Here is what I believe demands immediate action, from leaders and decision-makers everywhere.

The first is governance. Climate change must enter the national security conversation – not as a metaphor, but as a standing agenda item on national security councils, alongside defence and economic resilience. Every ministry dealing with food, water, energy, transport and housing is already managing climate health impacts whether it recognizes it or not, just without dedicated budget lines and cross-government mandates. This is what needs to change.

The second is health systems, and here the private sector has an indispensable role. Up to 80% of health sector emissions come from supply chains.

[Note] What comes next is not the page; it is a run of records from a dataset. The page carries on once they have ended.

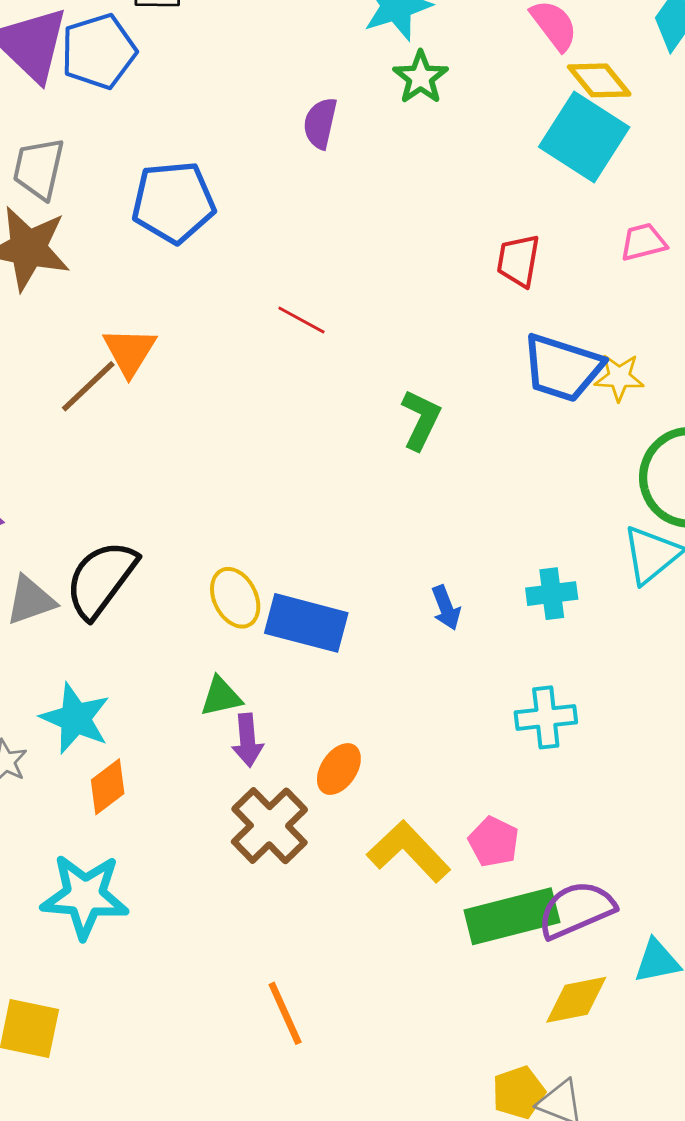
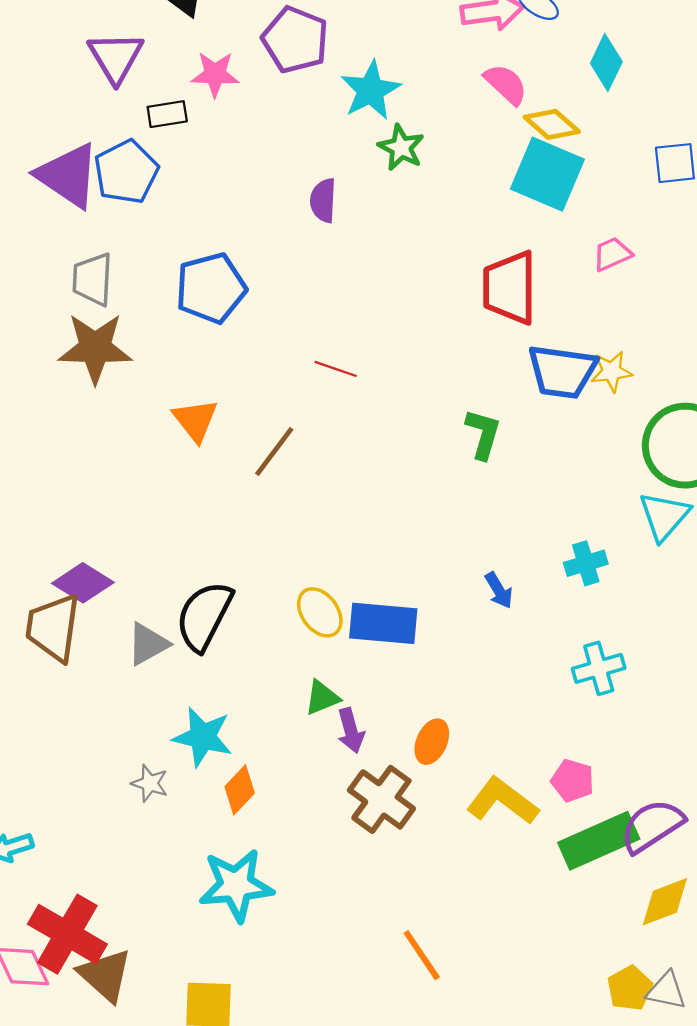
red trapezoid: (518, 261) -> (510, 288), size x1.6
brown line: (88, 386) -> (274, 451), moved
green L-shape: (421, 420) -> (483, 434), moved

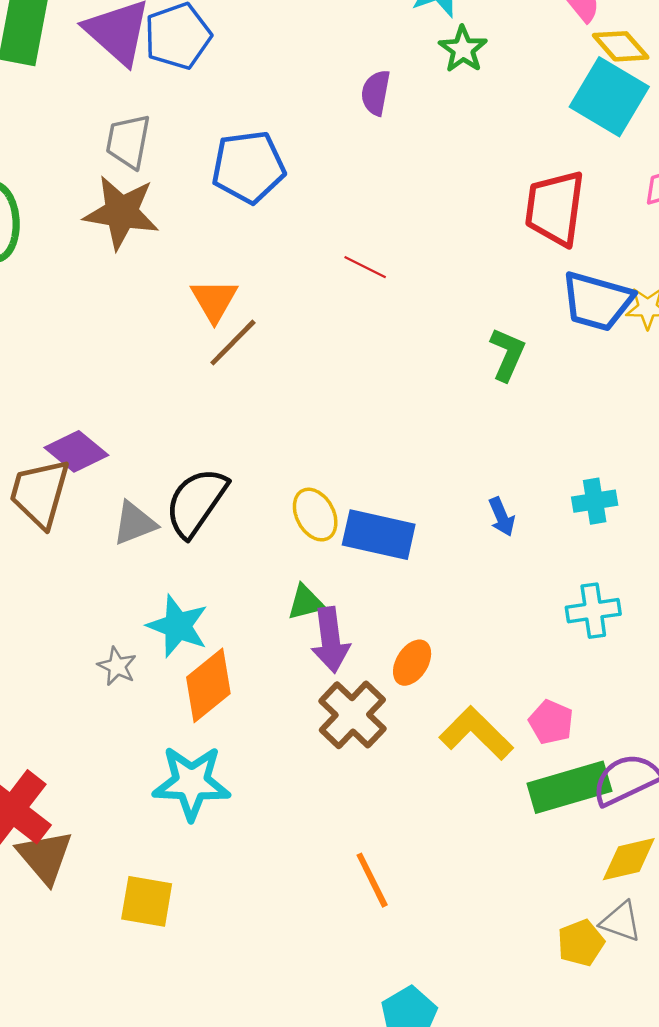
brown line: (274, 451) -> (233, 343), moved
purple arrow: (351, 730) -> (330, 640), size x1.4
orange diamond: (240, 790) -> (208, 685), size x1.5
gray triangle: (666, 991) -> (621, 922), moved

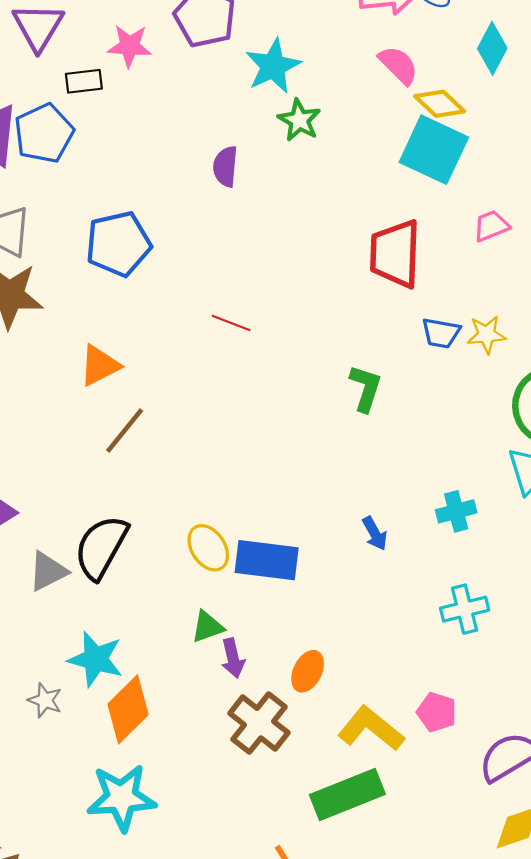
orange triangle: (214, 300) -> (100, 366), turned 39
blue trapezoid: (597, 301) -> (441, 333), size x0.6
brown line: (233, 343) -> (125, 430), moved
purple arrow: (330, 640) -> (233, 658), size x0.7
green rectangle: (569, 787) -> (347, 794), moved

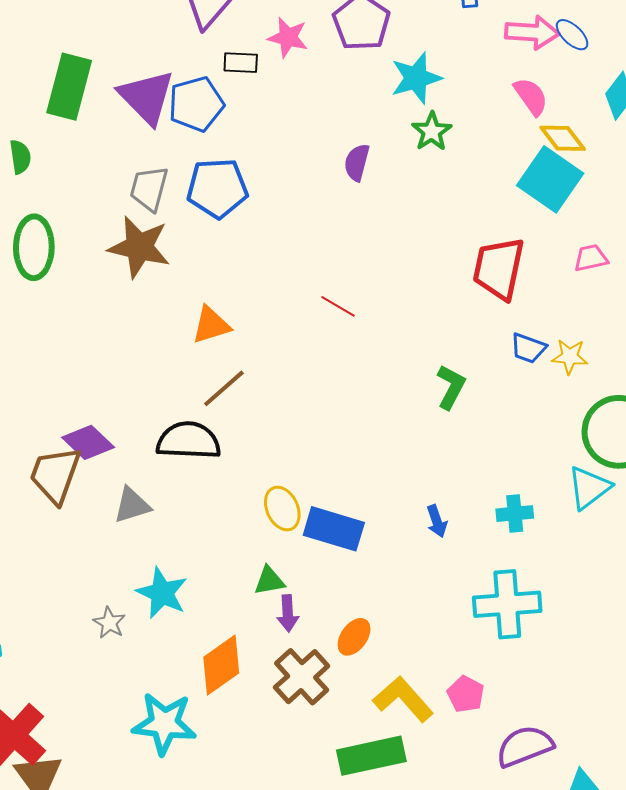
blue pentagon: (118, 244) -> (217, 188), moved
black semicircle: (101, 547) -> (189, 441), moved, turned 54
cyan cross: (465, 609) -> (507, 604), size x1.5
orange diamond: (128, 709) -> (221, 665), moved

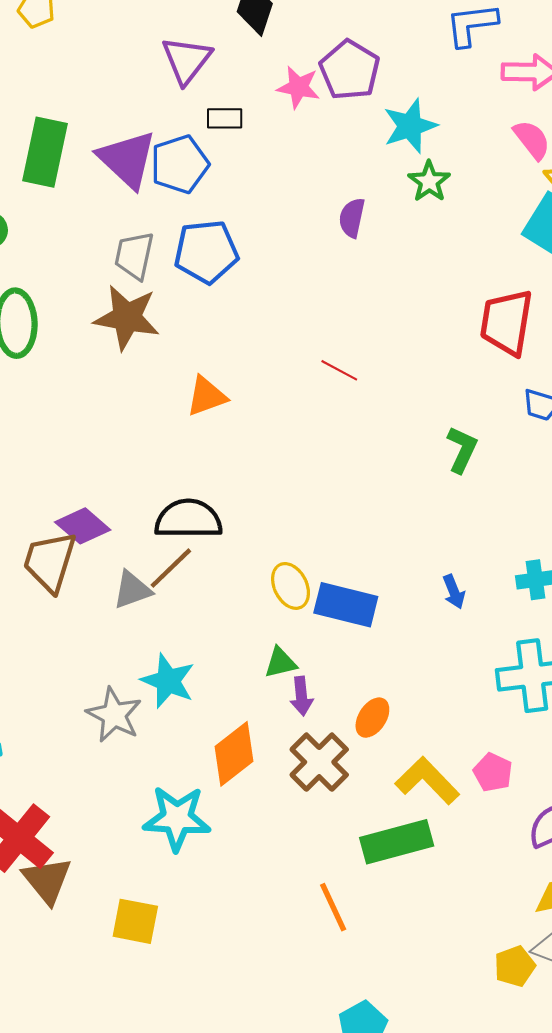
pink star: (288, 37) -> (298, 87), moved
brown line: (224, 388) -> (171, 568), moved
gray star: (109, 623) -> (114, 715), size x1.6

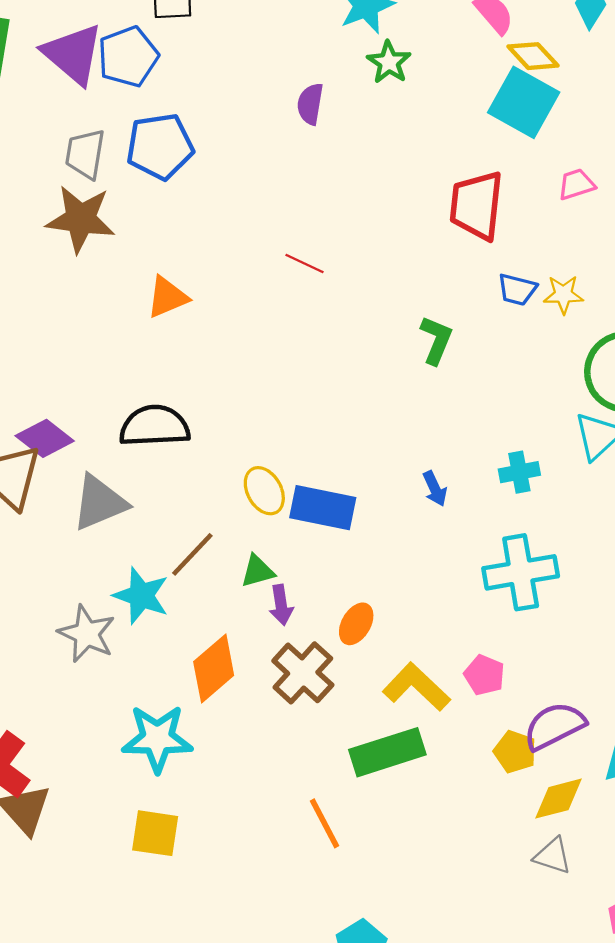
brown line: (171, 568) -> (192, 554), moved
gray triangle: (132, 590) -> (99, 503), size x1.4
yellow square: (135, 921) -> (155, 833), moved
yellow pentagon: (515, 966) -> (515, 752), moved, turned -30

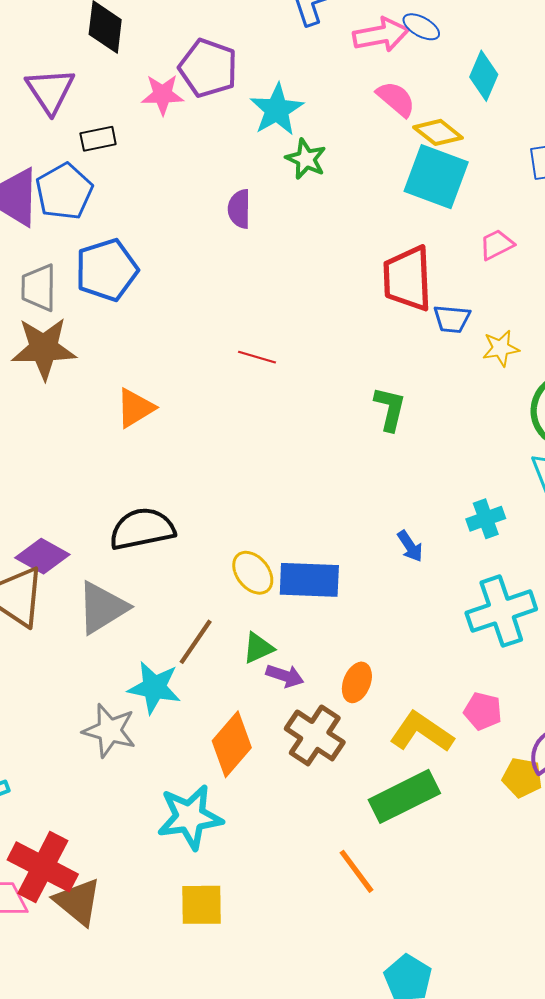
blue trapezoid: (517, 290) -> (452, 319), moved
purple arrow: (281, 605) -> (285, 676), turned -54

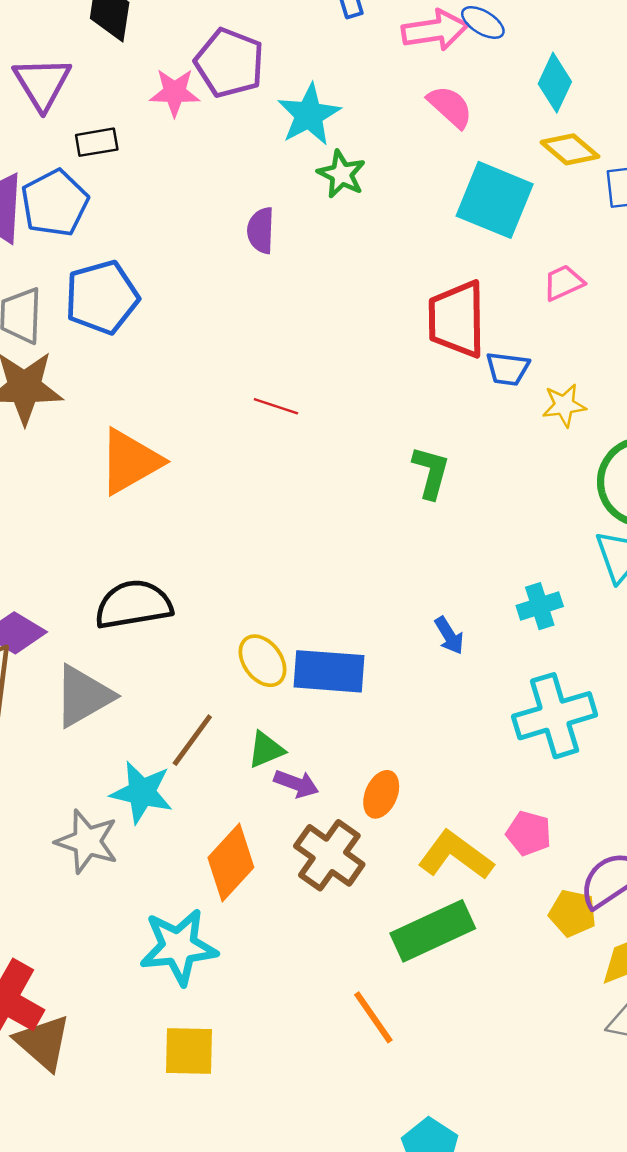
yellow diamond: (438, 132) -> (570, 149), moved
orange triangle: (135, 408) -> (130, 461), size x1.4

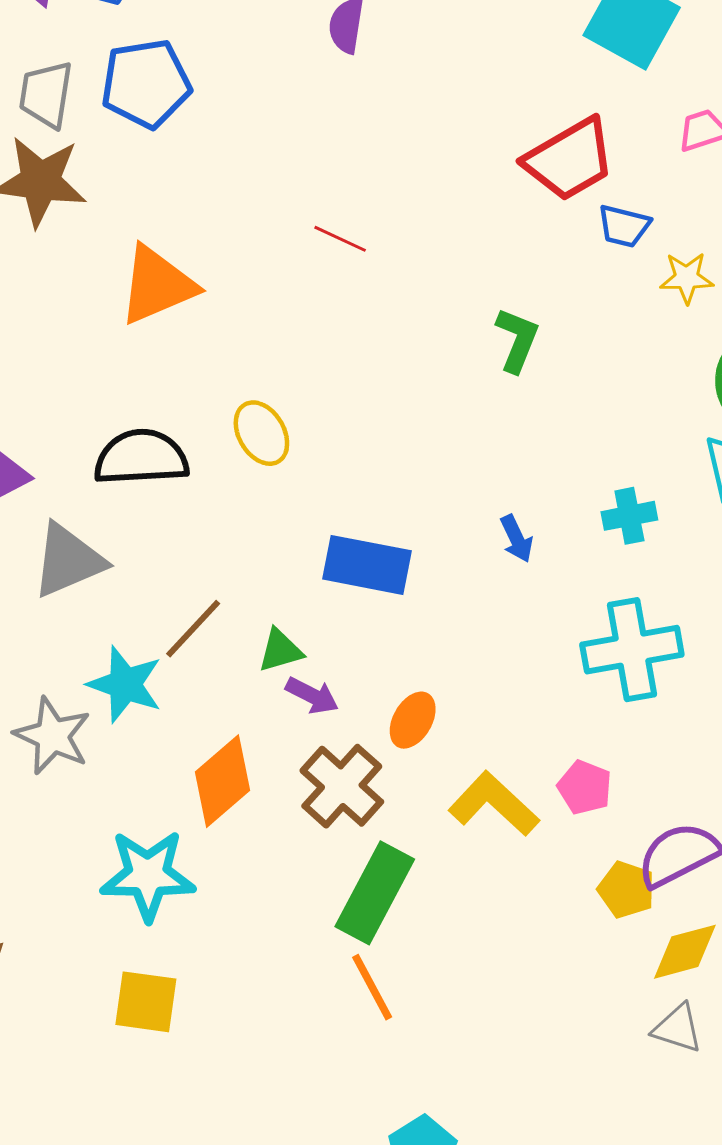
red trapezoid: (457, 319) -> (570, 159), turned -126
yellow ellipse: (263, 661) -> (261, 433), moved
green rectangle: (433, 931) -> (375, 893), moved, turned -44

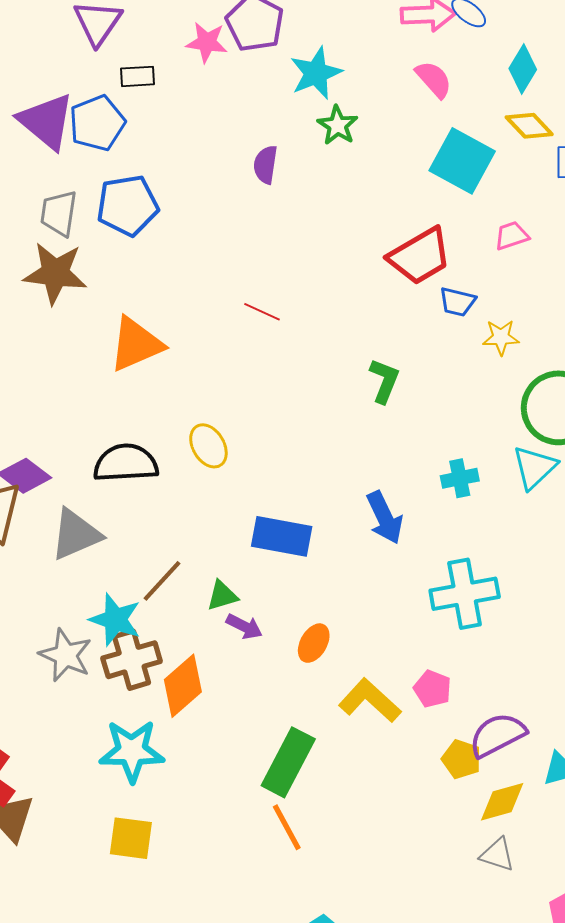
cyan cross: (629, 516) -> (460, 478), moved
blue arrow: (517, 539) -> (385, 518), size x1.6
brown cross: (342, 786) -> (132, 660), moved, turned 32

The commission calls for harmonized, climate-resilient procurement standards across the pan-European region – which would send a consistent, predictable demand signal to every supplier in that chain.

Companies that move early on low-carbon health supply chains will not only reduce system emissions, but they will also secure long-term contracts as standards tighten. This is a market opportunity as much as a policy imperative. Mental health should also be integrated into climate preparedness planning. Climate grief, displacement trauma and eco-anxiety are real clinical phenomena that our health systems are not yet equipped to handle at scale.

The third is cities. More than 70% of the European region’s population lives in urban areas. Clean-air zones, active travel infrastructure, green spaces, heat health action plans – these are proven interventions with measurable health and economic returns. The productivity gains from cleaner air are measurable and significant, and businesses operating in those cities will feel them. WHO/Europe will advocate city leadership and inter-urban networks to develop an accountability framework to monitor and report on city-level progress, giving investors and businesses the transparent data they need to make informed location and operational decisions.

The fourth – and perhaps most fundamental – is economic reform. The prevailing GDP-centric model is financing the damage it claims to be managing. The time is right for subsidy reform, reallocation of finance towards climate-health investment, and the adoption of beyond-GDP indicators that capture health, equity and environmental sustainability.

Development banks, institutional investors and the private sector all have a stake in this shift. When governments systematically evaluate public spending on its climate and health impact, it creates a more stable, predictable policy environment – the foundation for long-term private investment.

A small window for action

The commission has also made a bold call to the World Health Organization as an institution: to formally declare climate change a public health emergency of international concern and mobilize a coordinated global response. That call deserves to be heard at the highest levels of global health governance. For my part, I will ensure that WHO/Europe will treat climate change as a threat to health security in its regional planning, disease surveillance, and emergency preparedness and response.

The window for action still exists, but it is narrowing fast. The commission has done its work. Now the rest of us need to do ours.